- _REQUIRED WORK_:
Keep the pictures out, please, and set down every record exactly.

*** DATA RECORDS Section Begins ***

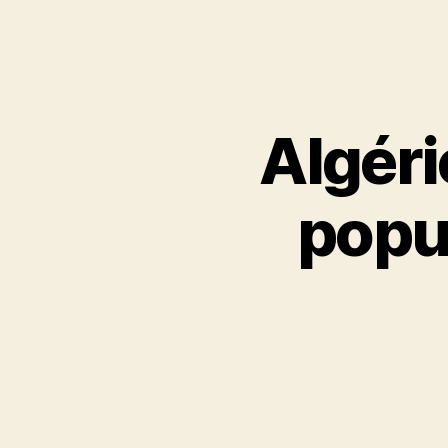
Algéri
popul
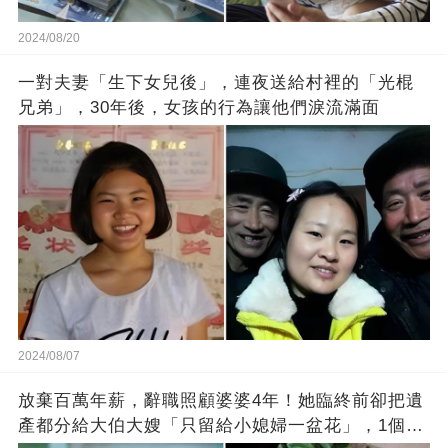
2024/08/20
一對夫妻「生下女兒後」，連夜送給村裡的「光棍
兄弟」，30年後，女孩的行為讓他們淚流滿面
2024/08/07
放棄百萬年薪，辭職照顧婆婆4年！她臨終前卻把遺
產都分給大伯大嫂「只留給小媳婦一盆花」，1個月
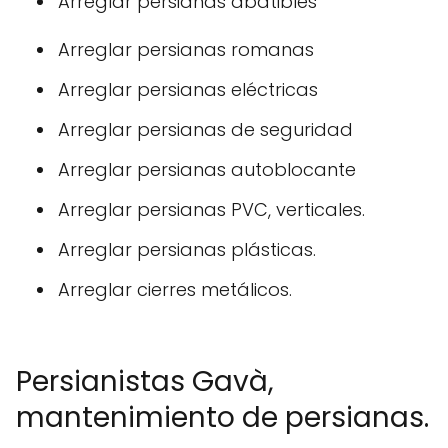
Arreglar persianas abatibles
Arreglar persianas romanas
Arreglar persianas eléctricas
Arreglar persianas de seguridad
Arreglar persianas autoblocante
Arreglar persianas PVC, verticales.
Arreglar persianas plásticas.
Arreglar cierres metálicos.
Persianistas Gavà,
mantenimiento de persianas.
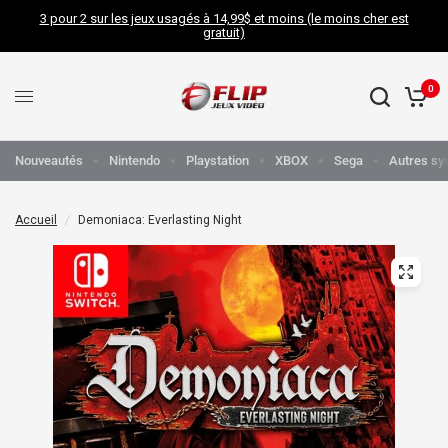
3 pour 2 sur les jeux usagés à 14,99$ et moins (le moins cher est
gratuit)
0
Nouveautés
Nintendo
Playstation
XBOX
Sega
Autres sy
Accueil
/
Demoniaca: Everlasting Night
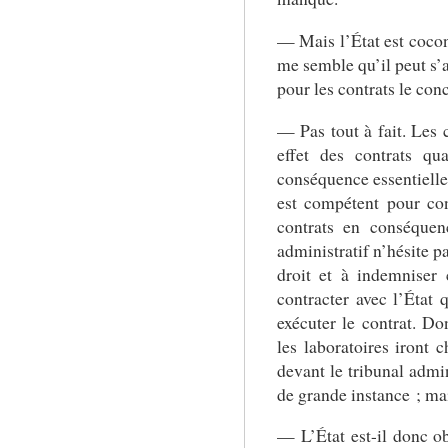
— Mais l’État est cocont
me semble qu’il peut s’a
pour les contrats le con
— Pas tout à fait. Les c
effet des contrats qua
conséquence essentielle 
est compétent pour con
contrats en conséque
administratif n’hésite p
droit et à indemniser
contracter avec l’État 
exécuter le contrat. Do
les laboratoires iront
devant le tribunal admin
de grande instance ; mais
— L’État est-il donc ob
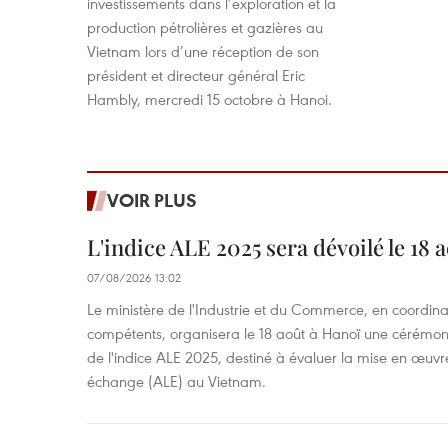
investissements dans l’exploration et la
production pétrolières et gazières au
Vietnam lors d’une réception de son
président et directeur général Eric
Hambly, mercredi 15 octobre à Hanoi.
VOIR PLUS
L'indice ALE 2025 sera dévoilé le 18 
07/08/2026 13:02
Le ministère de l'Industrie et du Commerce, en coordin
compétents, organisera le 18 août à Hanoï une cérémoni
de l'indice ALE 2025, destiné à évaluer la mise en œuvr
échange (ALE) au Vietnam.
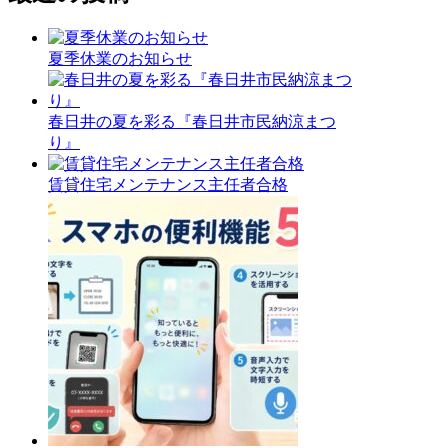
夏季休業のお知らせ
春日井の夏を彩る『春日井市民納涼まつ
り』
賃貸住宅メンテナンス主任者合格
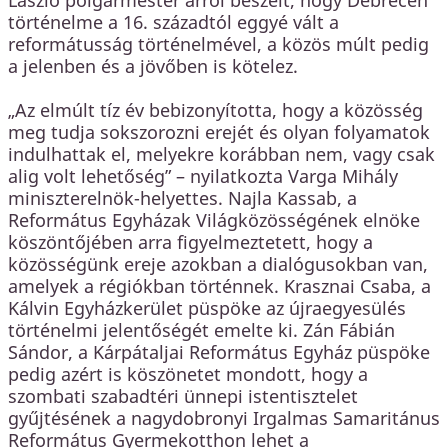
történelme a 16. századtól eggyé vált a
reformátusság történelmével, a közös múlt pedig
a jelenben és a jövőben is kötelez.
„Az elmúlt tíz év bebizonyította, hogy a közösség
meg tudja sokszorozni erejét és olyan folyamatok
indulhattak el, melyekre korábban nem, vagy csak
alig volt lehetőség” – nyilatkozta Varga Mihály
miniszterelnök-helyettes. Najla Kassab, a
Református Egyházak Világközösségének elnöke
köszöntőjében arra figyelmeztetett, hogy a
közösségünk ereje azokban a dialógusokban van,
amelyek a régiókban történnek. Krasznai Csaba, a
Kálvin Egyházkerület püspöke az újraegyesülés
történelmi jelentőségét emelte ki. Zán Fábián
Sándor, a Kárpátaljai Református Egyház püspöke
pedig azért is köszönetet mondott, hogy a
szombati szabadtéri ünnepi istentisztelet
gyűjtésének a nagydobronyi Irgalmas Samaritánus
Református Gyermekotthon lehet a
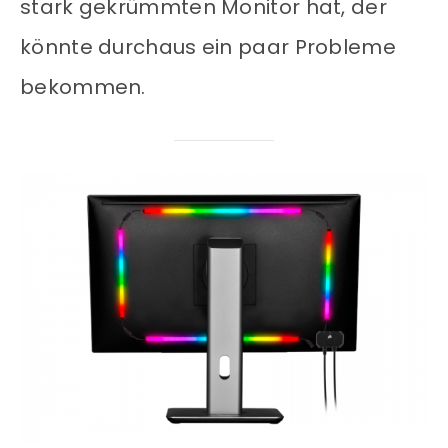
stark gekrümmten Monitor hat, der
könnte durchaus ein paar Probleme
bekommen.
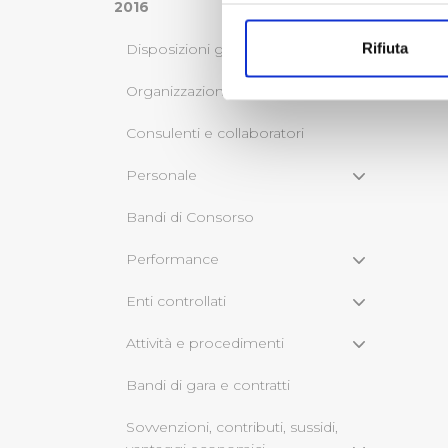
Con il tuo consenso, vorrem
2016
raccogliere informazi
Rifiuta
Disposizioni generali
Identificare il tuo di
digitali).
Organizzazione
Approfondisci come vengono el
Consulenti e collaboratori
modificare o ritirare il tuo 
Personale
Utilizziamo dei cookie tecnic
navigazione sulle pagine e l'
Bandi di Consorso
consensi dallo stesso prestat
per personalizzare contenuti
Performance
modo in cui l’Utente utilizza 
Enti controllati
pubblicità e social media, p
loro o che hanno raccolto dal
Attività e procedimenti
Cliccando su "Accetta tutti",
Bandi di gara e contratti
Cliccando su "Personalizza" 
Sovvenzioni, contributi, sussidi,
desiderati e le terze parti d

*** DATA RECORDS Section Ends ***

- _EXERCISE RESULT_:
Algéri
popul
2024/08/20
一對夫妻「生下女兒後」，連夜送給村裡的「光棍
兄弟」，30年後，女孩的行為讓他們淚流滿面
2024/08/07
放棄百萬年薪，辭職照顧婆婆4年！她臨終前卻把遺
產都分給大伯大嫂「只留給小媳婦一盆花」，1個月
Arreglar persianas abatibles
Arreglar persianas romanas
Arreglar persianas eléctricas
Arreglar persianas de seguridad
Arreglar persianas autoblocante
Arreglar persianas PVC, verticales.
Arreglar persianas plásticas.
Arreglar cierres metálicos.
Persianistas Gavà,
mantenimiento de persianas.
3 pour 2 sur les jeux usagés à 14,99$ et moins (le moins cher est
gratuit)
0
Nouveautés
Nintendo
Playstation
XBOX
Sega
Autres sy
Accueil
/
Demoniaca: Everlasting Night
— Mais l’État est cocont
me semble qu’il peut s’a
pour les contrats le con
— Pas tout à fait. Les c
effet des contrats qua
conséquence essentielle 
est compétent pour con
contrats en conséque
administratif n’hésite p
droit et à indemniser
contracter avec l’État 
exécuter le contrat. Do
les laboratoires iront
devant le tribunal admin
de grande instance ; mais
— L’État est-il donc ob
investissements dans l’exploration et la
production pétrolières et gazières au
Vietnam lors d’une réception de son
président et directeur général Eric
Hambly, mercredi 15 octobre à Hanoi.
VOIR PLUS
L'indice ALE 2025 sera dévoilé le 18 
07/08/2026 13:02
Le ministère de l'Industrie et du Commerce, en coordin
compétents, organisera le 18 août à Hanoï une cérémoni
de l'indice ALE 2025, destiné à évaluer la mise en œuvr
échange (ALE) au Vietnam.
夏季休業のお知らせ
春日井の夏を彩る『春日井市民納涼まつ
り』
賃貸住宅メンテナンス主任者合格
történelme a 16. századtól eggyé vált a
reformátusság történelmével, a közös múlt pedig
a jelenben és a jövőben is kötelez.
„Az elmúlt tíz év bebizonyította, hogy a közösség
meg tudja sokszorozni erejét és olyan folyamatok
indulhattak el, melyekre korábban nem, vagy csak
alig volt lehetőség” – nyilatkozta Varga Mihály
miniszterelnök-helyettes. Najla Kassab, a
Református Egyházak Világközösségének elnöke
köszöntőjében arra figyelmeztetett, hogy a
közösségünk ereje azokban a dialógusokban van,
amelyek a régiókban történnek. Krasznai Csaba, a
Kálvin Egyházkerület püspöke az újraegyesülés
történelmi jelentőségét emelte ki. Zán Fábián
Sándor, a Kárpátaljai Református Egyház püspöke
pedig azért is köszönetet mondott, hogy a
szombati szabadtéri ünnepi istentisztelet
gyűjtésének a nagydobronyi Irgalmas Samaritánus
Református Gyermekotthon lehet a
stark gekrümmten Monitor hat, der
könnte durchaus ein paar Probleme
bekommen.
Con il tuo consenso, vorrem
2016
raccogliere informazi
Rifiuta
Disposizioni generali
Identificare il tuo di
digitali).
Organizzazione
Approfondisci come vengono el
Consulenti e collaboratori
modificare o ritirare il tuo 
Personale
Utilizziamo dei cookie tecnic
navigazione sulle pagine e l'
Bandi di Consorso
consensi dallo stesso prestat
per personalizzare contenuti
Performance
modo in cui l’Utente utilizza 
Enti controllati
pubblicità e social media, p
loro o che hanno raccolto dal
Attività e procedimenti
Cliccando su "Accetta tutti",
Bandi di gara e contratti
Cliccando su "Personalizza" 
Sovvenzioni, contributi, sussidi,
desiderati e le terze parti d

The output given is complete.